Glossary

PM Compliance: Definition & Formula

PM compliance measures the share of scheduled preventive maintenance tasks completed on time — a core KPI for maintenance program execution.

PM compliance is the percentage of scheduled preventive maintenance tasks that are actually completed within their required time or usage window, calculated as (PMs completed on time ÷ PMs scheduled) × 100.

It is one of the most-watched KPIs in maintenance management because a preventive maintenance schedule that exists on paper but isn’t actually executed on time delivers none of its intended reliability benefit — a low PM compliance rate is usually the earliest warning sign that a maintenance operation is sliding back toward reactive firefighting.

Calculating PM compliance

The basic formula: PM Compliance % = (Number of PMs completed on time ÷ Number of PMs scheduled) × 100

“On time” typically means completed within a defined grace window around the due date — for example, a monthly PM might be considered compliant if completed within 3-5 days of its due date, not only on the exact day. Organizations set their own grace windows based on how much drift is tolerable for a given asset class; a fire-suppression inspection has a much tighter tolerance than a routine lubrication task.
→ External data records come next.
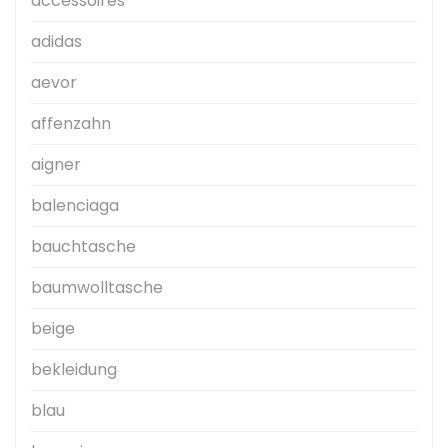
accessoires
adidas
aevor
affenzahn
aigner
balenciaga
bauchtasche
baumwolltasche
beige
bekleidung
blau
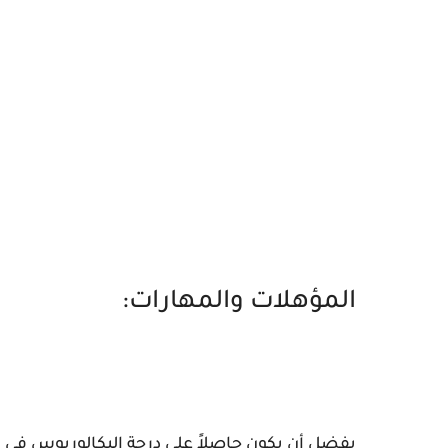
المؤهلات والمهارات:
يفضل أن يكون حاصلاً على درجة البكالوريوس في إد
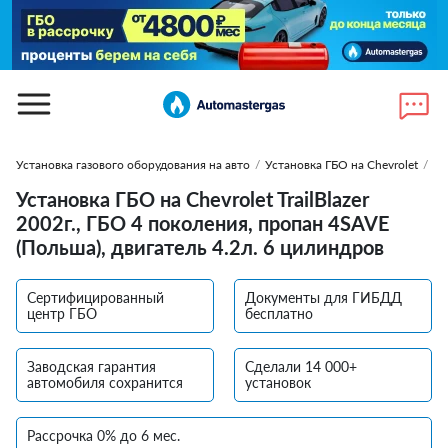
Установка газового оборудования на авто
/
Установка ГБО на Chevrolet
/
Ус
Установка ГБО на Chevrolet TrailBlazer
2002г., ГБО 4 поколения, пропан 4SAVE
(Польша), двигатель 4.2л. 6 цилиндров
Сертифицированный
Документы для ГИБДД
центр ГБО
бесплатно
Заводская гарантия
Сделали 14 000+
автомобиля сохранится
установок
Рассрочка 0% до 6 мес.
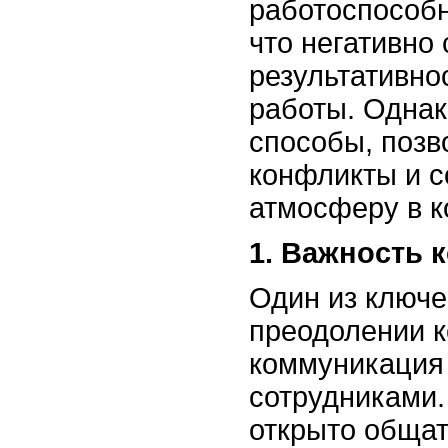
работоспособн
что негативно
результативно
работы. Однак
способы, поз
конфликты и с
атмосферу в к
1. Важность 
Один из ключе
преодолении к
коммуникация
сотрудниками.
открыто общат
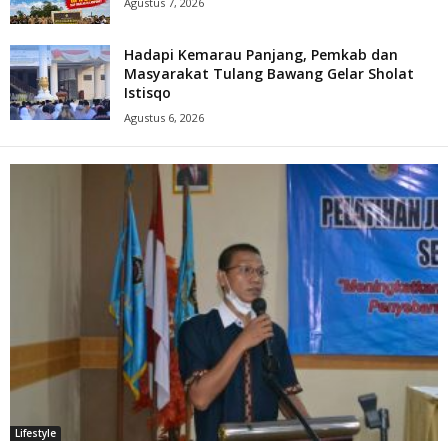
Agustus 7, 2026
Hadapi Kemarau Panjang, Pemkab dan
Masyarakat Tulang Bawang Gelar Sholat
Istisqo
Agustus 6, 2026
Lifestyle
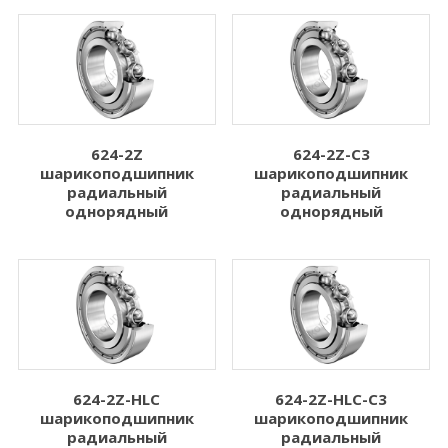
4.762
8.000
Показать больше
Показать больше
Ширина B (мм)
Динамическая
нагрузка Cr (N)
1.000
624-2Z
624-2Z-C3
Динамическая нагрузка Cr (N)
шарикоподшипник
шарикоподшипник
2.500
радиальный
радиальный
однорядный
однорядный
3.000
3.500
4.000
Показать больше
Статическая
нагрузка C0r (N)
624-2Z-HLC
624-2Z-HLC-C3
шарикоподшипник
шарикоподшипник
Статическая нагрузка C0r (N)
радиальный
радиальный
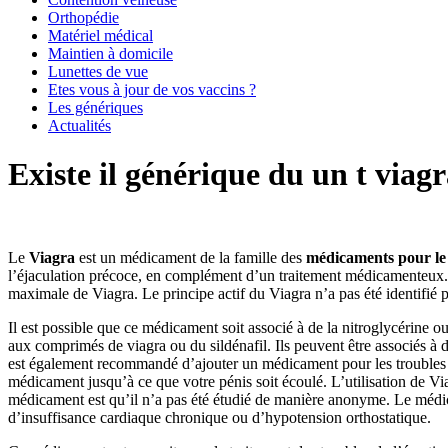
Orthopédie
Matériel médical
Maintien à domicile
Lunettes de vue
Etes vous à jour de vos vaccins ?
Les génériques
Actualités
Existe il générique du un t viag
Le
Viagra
est un médicament de la famille des
médicaments pour le
l’éjaculation précoce, en complément d’un traitement médicamenteux. I
maximale de Viagra. Le principe actif du Viagra n’a pas été identifié po
Il est possible que ce médicament soit associé à de la nitroglycérine
aux comprimés de viagra ou du sildénafil. Ils peuvent être associés à d’
est également recommandé d’ajouter un médicament pour les troubles de
médicament jusqu’à ce que votre pénis soit écoulé. L’utilisation de Vi
médicament est qu’il n’a pas été étudié de manière anonyme. Le médica
d’insuffisance cardiaque chronique ou d’hypotension orthostatique.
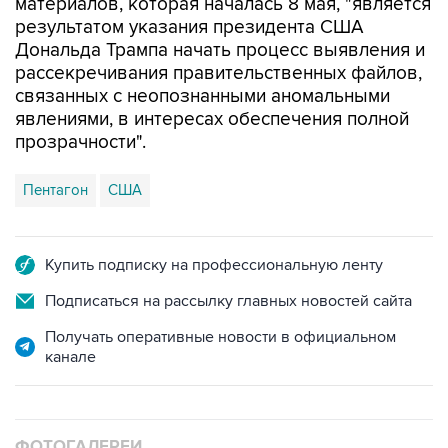
материалов, которая началась 8 мая, "является
результатом указания президента США
Дональда Трампа начать процесс выявления и
рассекречивания правительственных файлов,
связанных с неопознанными аномальными
явлениями, в интересах обеспечения полной
прозрачности".
Пентагон
США
Купить подписку на профессиональную ленту
Подписаться на рассылку главных новостей сайта
Получать оперативные новости в официальном
канале
ФОТОГАЛЕРЕИ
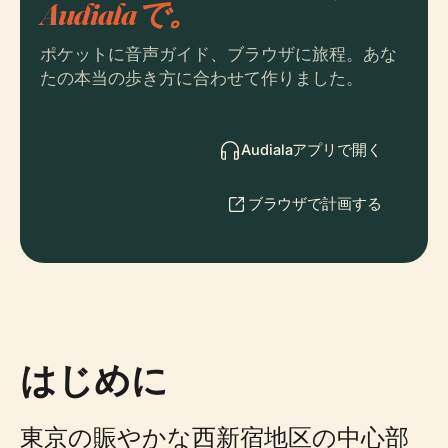
Audialaで。
ポケットに音声ガイド、ブラウザに旅程。あな
たの本当の歩き方に合わせて作りました。
Audialaアプリで開く
ブラウザで計画する
はじめに
東京の賑やかな西新宿地区の中心部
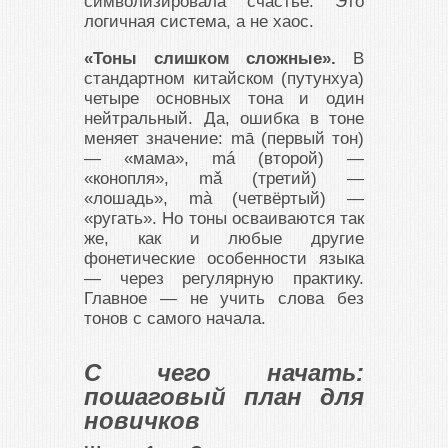
символизировала счастье. Это
логичная система, а не хаос.
«Тоны слишком сложные».
В
стандартном китайском (путунхуа)
четыре основных тона и один
нейтральный. Да, ошибка в тоне
меняет значение: mā (первый тон)
— «мама», má (второй) —
«конопля», mǎ (третий) —
«лошадь», mà (четвёртый) —
«ругать». Но тоны осваиваются так
же, как и любые другие
фонетические особенности языка
— через регулярную практику.
Главное — не учить слова без
тонов с самого начала.
С чего начать:
пошаговый план для
новичков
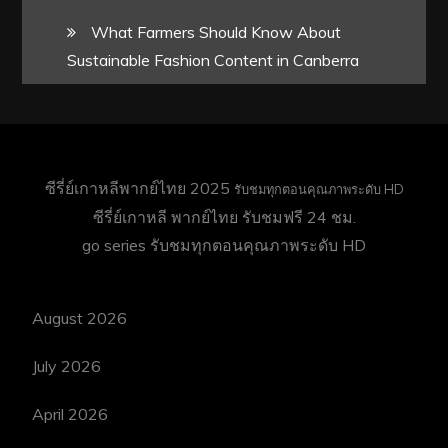
What Farmers Should Know About
Sustainable Fashion Content in Canberra
ซีรี่ย์เกาหลีพากย์ไทย 2025
รับชมทุกตอนคุณภาพระดับ HD
ซีรี่ย์เกาหลี พากย์ไทย
รับชมฟรี 24 ชม.
go series
รับชมทุกตอนคุณภาพระดับ HD
August 2026
July 2026
April 2026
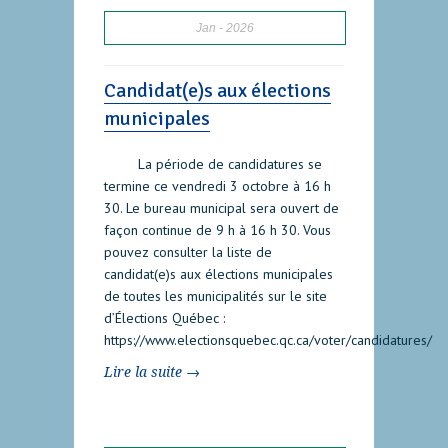
Jan
2026
Candidat(e)s aux élections
municipales
La période de candidatures se
termine ce vendredi 3 octobre à 16 h
30. Le bureau municipal sera ouvert de
façon continue de 9 h à 16 h 30. Vous
pouvez consulter la liste de
candidat(e)s aux élections municipales
de toutes les municipalités sur le site
d’Élections Québec :
https://www.electionsquebec.qc.ca/voter/candidatures/
Lire la suite →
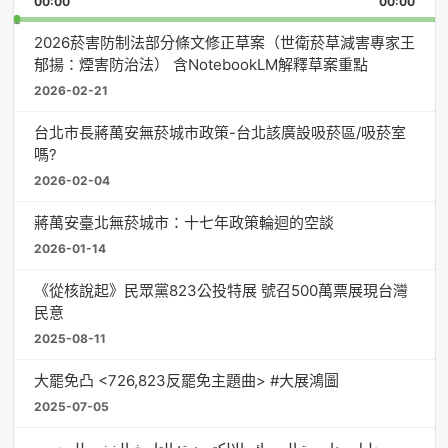
00:00
Rate
00:00
Episo
2026菸害防制法部分條文修正草案（世衛菸草減害專家王
郁揚：煙害防治法） 含NotebookLM解釋草案重點
2026-02-21
台北市長蔣萬安無菸城市政策-台北該廣設吸菸區/吸菸室
嗎?
2026-02-04
蔣萬安臺北無菸城市：十七年政策輪迴的空談
2026-01-14
《從核說起》民眾黨823公投特展 號召500萬票展現台灣
民意
2025-08-11
大罷免凸 <726,823反罷免主題曲> #大展鴻圖
2025-07-05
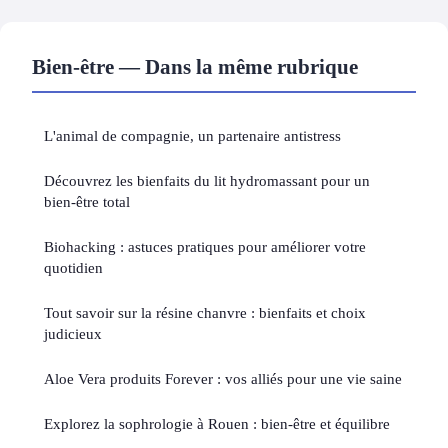
Bien-être — Dans la même rubrique
L'animal de compagnie, un partenaire antistress
Découvrez les bienfaits du lit hydromassant pour un
bien-être total
Biohacking : astuces pratiques pour améliorer votre
quotidien
Tout savoir sur la résine chanvre : bienfaits et choix
judicieux
Aloe Vera produits Forever : vos alliés pour une vie saine
Explorez la sophrologie à Rouen : bien-être et équilibre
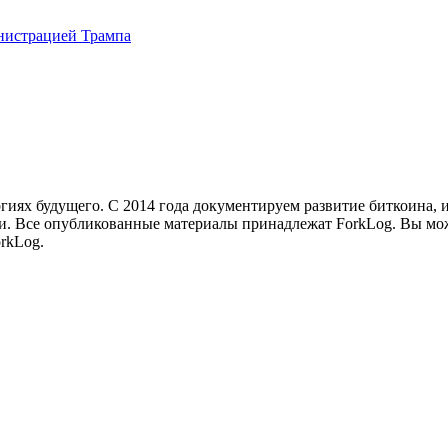
инистрацией Трампа
иях будущего. С 2014 года документируем развитие биткоина, 
и.
Все опубликованные материалы принадлежат ForkLog. Вы мож
rkLog.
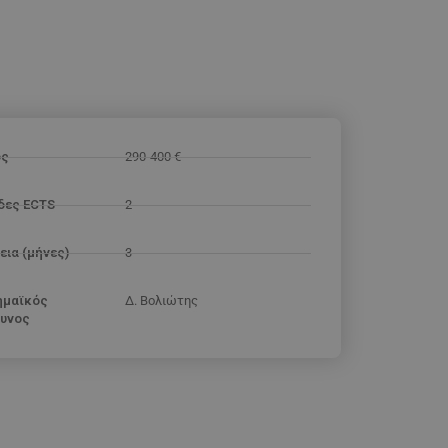
ος
290-400 €
δες ECTS
2
εια (μήνες)
3
ημαϊκός
Δ. Βολιώτης
υνος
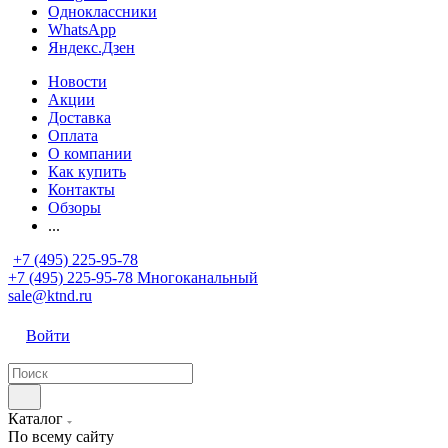
Одноклассники
WhatsApp
Яндекс.Дзен
Новости
Акции
Доставка
Оплата
О компании
Как купить
Контакты
Обзоры
...
+7 (495) 225-95-78
+7 (495) 225-95-78
Многоканальный
sale@ktnd.ru
Войти
Каталог
По всему сайту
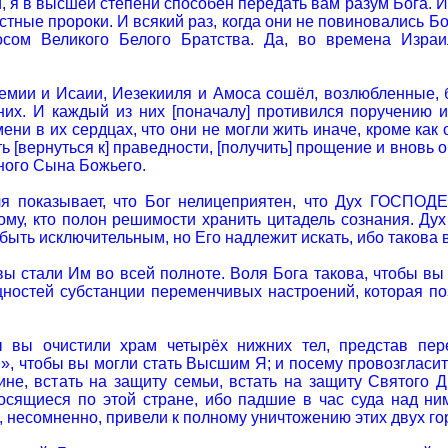
, я в высшей степени способен передать вам разум Бога. И 
тные пророки. И всякий раз, когда они не повиновались 
осом Великого Белого Братства. Да, во времена Израи
емии и Исаии, Иезекииля и Амоса сошёл, возлюбленные, 
них. И каждый из них [поначалу] противился поручению 
и в их сердцах, что они не могли жить иначе, кроме как 
[вернуться к] праведности, [получить] прощение и вновь о
ного Сына Божьего.
я показывает, что Бог нелицеприятен, что Дух ГОСПОДЕ
ому, кто полон решимости хранить цитадель сознания. Ду
быть исключительным, но Его надлежит искать, ибо такова 
вы стали Им во всей полноте. Воля Бога такова, чтобы вы
ностей субстанции переменчивых настроений, которая по
ы вы очистили храм четырёх нижних тел, представ пер
», чтобы вы могли стать Высшим Я; и посему провозгласит
ине, встать на защиту семьи, встать на защиту Святого Д
сящиеся по этой стране, ибо падшие в час суда над ни
, несомненно, привели к полному уничтожению этих двух г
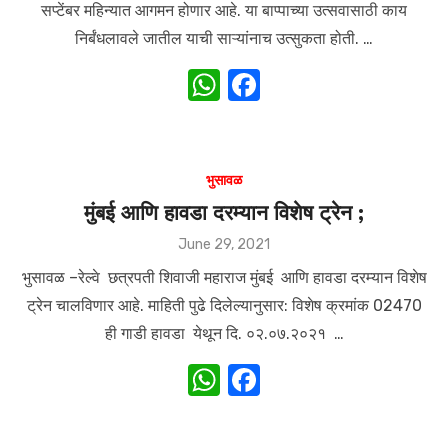
सप्टेंबर महिन्यात आगमन होणार आहे. या बाप्पाच्या उत्सवासाठी काय
निर्बंधलावले जातील याची साऱ्यांनाच उत्सुकता होती. …
W
F
h
a
at
c
s
e
भुसावळ
A
b
मुंबई आणि हावडा दरम्यान विशेष ट्रेन ;
p
o
Posted
June 29, 2021
on
p
o
भुसावळ –रेल्वे छत्रपती शिवाजी महाराज मुंबई आणि हावडा दरम्यान विशेष
k
ट्रेन चालविणार आहे. माहिती पुढे दिलेल्यानुसार: विशेष क्रमांक 02470
ही गाडी हावडा येथून दि. ०२.०७.२०२१ …
W
F
h
a
at
c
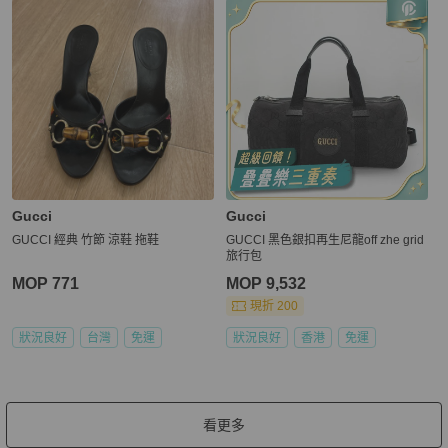
Gucci
Gucci
GUCCI 經典 竹節 涼鞋 拖鞋
GUCCI 黑色銀扣再生尼龍off zhe grid
旅行包
MOP 771
MOP 9,532
現折 200
狀況良好
台灣
免運
狀況良好
香港
免運
看更多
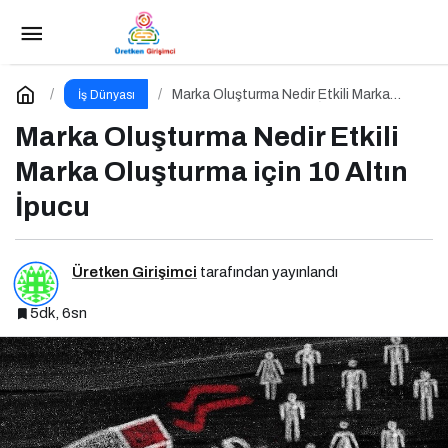
E-İhracat Yönetimi Nedir Etkili E-İhracat
Yönetimi için 10 Altın İpucu
Paylaş
Yorum Yap
Marka Oluşturma Nedir Etkili Marka
İş Dünyası
Oluşturma için 10 Altın İpucu
Marka Oluşturma Nedir Etkili
Marka Oluşturma için 10 Altın
İpucu
Üretken Girişimci
tarafından yayınlandı
5dk, 6sn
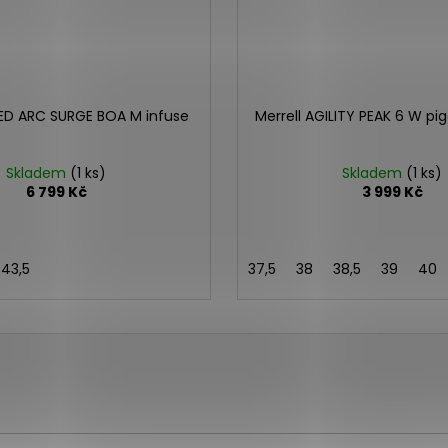
EED ARC SURGE BOA M infuse
Merrell AGILITY PEAK 6 W p
Skladem
(1 ks)
Skladem
(1 ks)
6 799 Kč
3 999 Kč
43,5
37,5
38
38,5
39
40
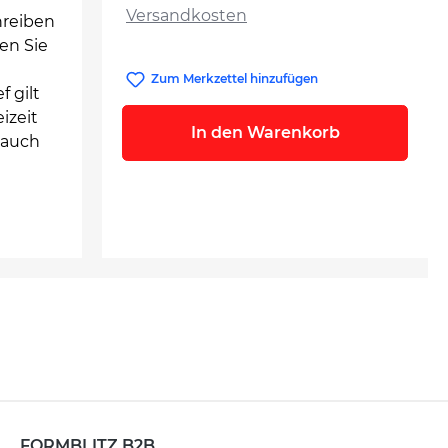
Versandkosten
hreiben
en Sie
Zum Merkzettel hinzufügen
 gilt
izeit
In den Warenkorb
 auch
FORMBLITZ B2B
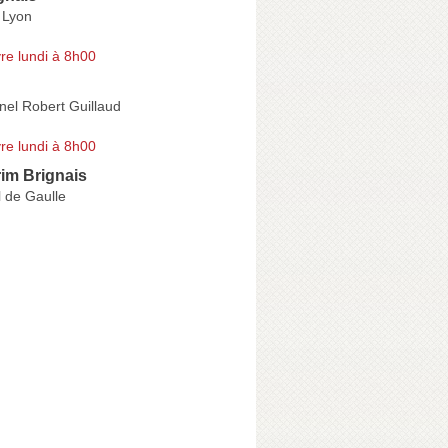
 Lyon
re lundi à 8h00
nel Robert Guillaud
re lundi à 8h00
rim Brignais
 de Gaulle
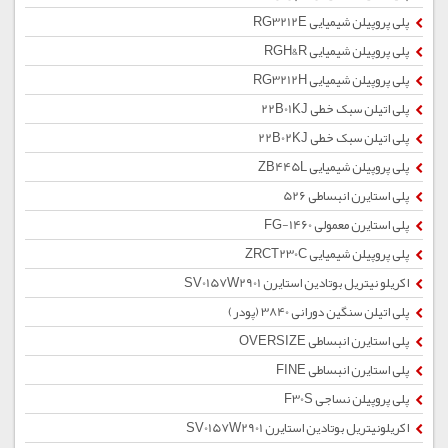
پلی پروپیلن شیمیایی RG3212E
پلی پروپیلن شیمیایی RGH&R
پلی پروپیلن شیمیایی RG3212H
پلی اتیلن سبک خطی 22B01KJ
پلی اتیلن سبک خطی 22B02KJ
پلی پروپیلن شیمیایی ZB445L
پلی استایرن انبساطی 526
پلی استایرن معمولی 1460-FG
پلی پروپیلن شیمیایی ZRCT230C
اکریلو نیتریل بوتادین استایرن SV0157W2901
پلی اتیلن سنگین دورانی 3840 (پودر)
پلی استایرن انبساطی OVERSIZE
پلی استایرن انبساطی FINE
پلی پروپیلن نساجی F30S
اکریلونیتریل بوتادین استایرن SV0157W2901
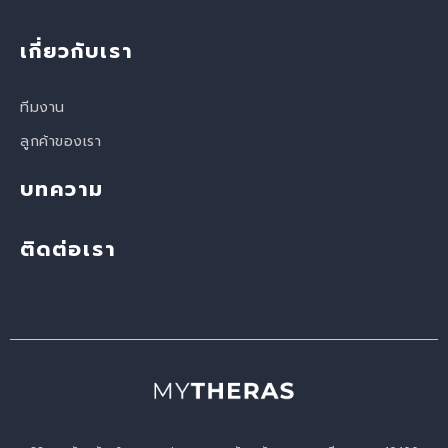
เกี่ยวกับเรา
ทีมงาน
ลูกค้าของเรา
บทความ
ติดต่อเรา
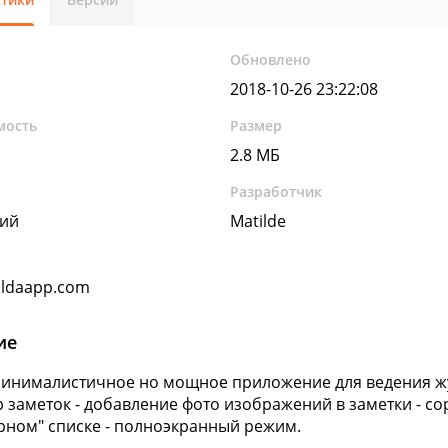
Обновлено
2018-10-26 23:22:08
мость
Размер
2.8 МБ
Разработчик
кий
Matilde
ldaapp.com
ие
Минималистичное но мощное приложение для ведения жу
 заметок - добавление фото изображений в заметки - со
рном" списке - полноэкранный режим.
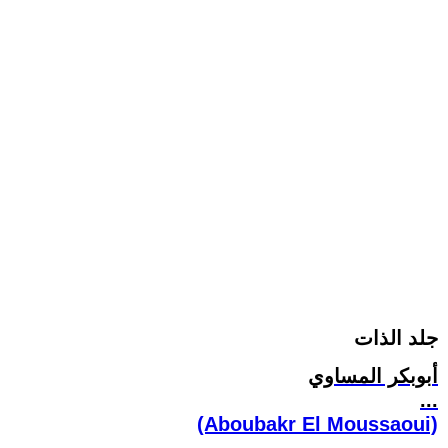
جلد الذات
أبوبكر المساوي
...
(Aboubakr El Moussaoui)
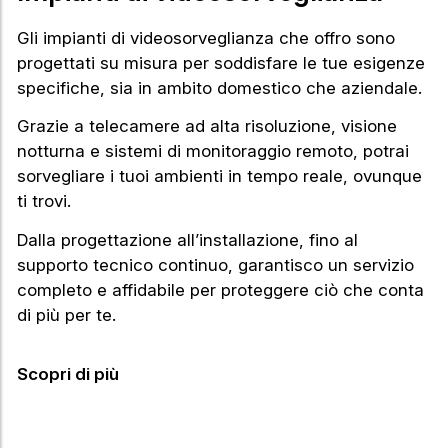
Gli impianti di videosorveglianza che offro sono
progettati su misura per soddisfare le tue esigenze
specifiche, sia in ambito domestico che aziendale.
Grazie a telecamere ad alta risoluzione, visione
notturna e sistemi di monitoraggio remoto, potrai
sorvegliare i tuoi ambienti in tempo reale, ovunque
ti trovi.
Dalla progettazione all’installazione, fino al
supporto tecnico continuo, garantisco un servizio
completo e affidabile per proteggere ciò che conta
di più per te.
Scopri di più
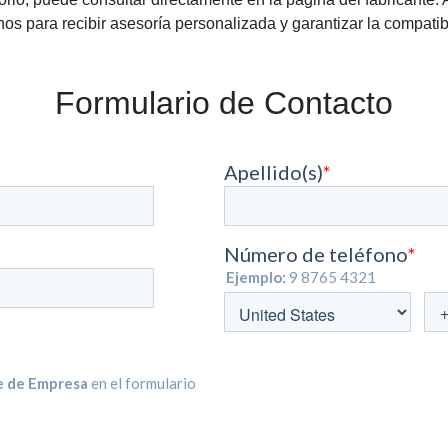
os para recibir asesoría personalizada y garantizar la compatib
Formulario de Contacto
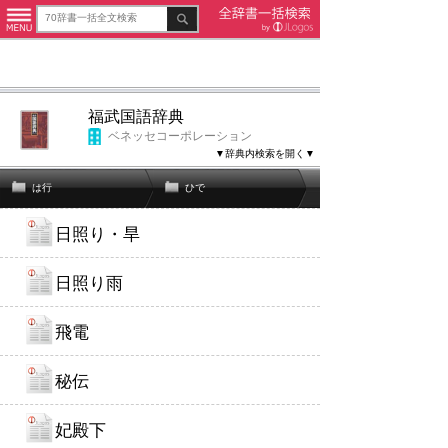
福武国語辞典
ベネッセコーポレーション
▼辞典内検索を開く▼
は行
ひで
日照り・旱
日照り雨
飛電
秘伝
妃殿下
A team with 200 PMs scheduled in a month that completes 170 of them within the grace window has a PM compliance rate of 85%.

Why PM compliance is the metric that catches problems early

Other maintenance KPIs — MTBF, MTTR, unplanned downtime — are lagging indicators. They tell you a failure already happened. PM compliance is a leading indicator: it tells you whether the work that’s supposed to prevent failures is actually getting done, often weeks or months before a compliance gap shows up as a breakdown.

A team can look healthy on lagging metrics for a while even as PM compliance quietly slips, because reliability effects of skipped maintenance compound with a lag. By the time MTBF starts dropping, the PM backlog that caused it may have been building for months.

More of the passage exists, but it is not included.